En termes financiers, la cession de 85% d'Areva NP et la recapitalisation de 5 milliards d'euros, que nous espérons ouvrir à d'autres investisseurs, permettront de consolider durablement la situation du groupe.
Q - Areva est renfloué, mais EDF est fragilisé. Faut-il s'inquiéter de la situation financière de l'électricien ? Est-il raisonnable d'investir dans deux EPR au Royaume-Uni, ce dont les syndicats du groupe s'inquiètent ?
R - EDF a un travail important à réaliser, notamment dans la perspective du «grand carénage» de son parc de centrales en France, très attendu par toute la filière. Et il doit le faire sous une forte contrainte avec des prix de l'électricité aujourd'hui très bas. Pour réaliser ses investissements à venir, l'entreprise doit dégager des marges de manoeuvre financières nouvelles.
Au-delà, Je pense qu'un projet industriel ambitieux qui offre de la visibilité à EDF et ses salariés peut être dessiné pour RTE, le réseau de transport d'électricité. Des investisseurs d'infrastructures et de réseau, comme la Caisse des Dépôts, pourraient y participer dans le cadre d'une ouverture du capital de RTE.

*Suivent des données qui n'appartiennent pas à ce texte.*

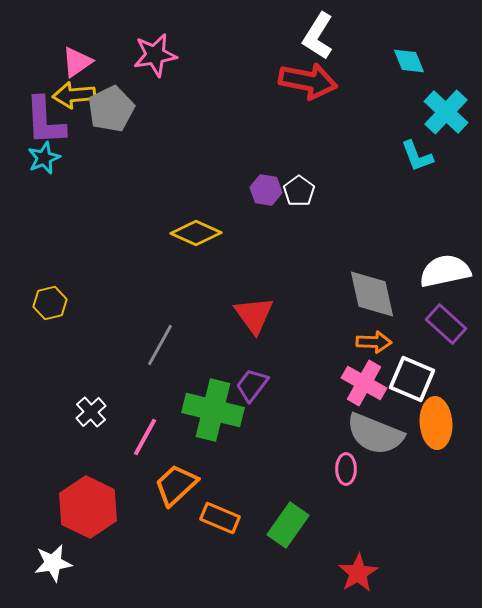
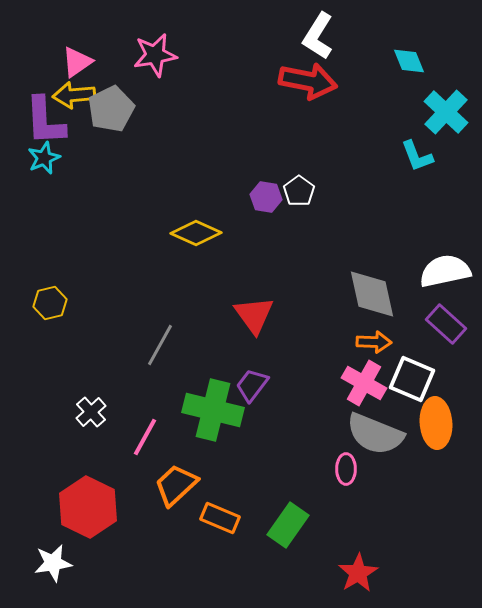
purple hexagon: moved 7 px down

S'agissant du projet britannique, en tant qu'actionnaire, nous considérons à ce stade qu'il ne fait pas courir à l'entreprise de risque inconsidéré au plan industriel et financier. Comme dans tout projet, il y a des risques ; EDF doit prendre les dispositions nécessaires pour les maîtriser. C'est un beau projet qui fera travailler toute la filière nucléaire française et signera son renouveau, et je ne comprends pas l'attitude de certains qui par leurs critiques le décrédibilisent. Ne marquons pas de but contre notre propre camp !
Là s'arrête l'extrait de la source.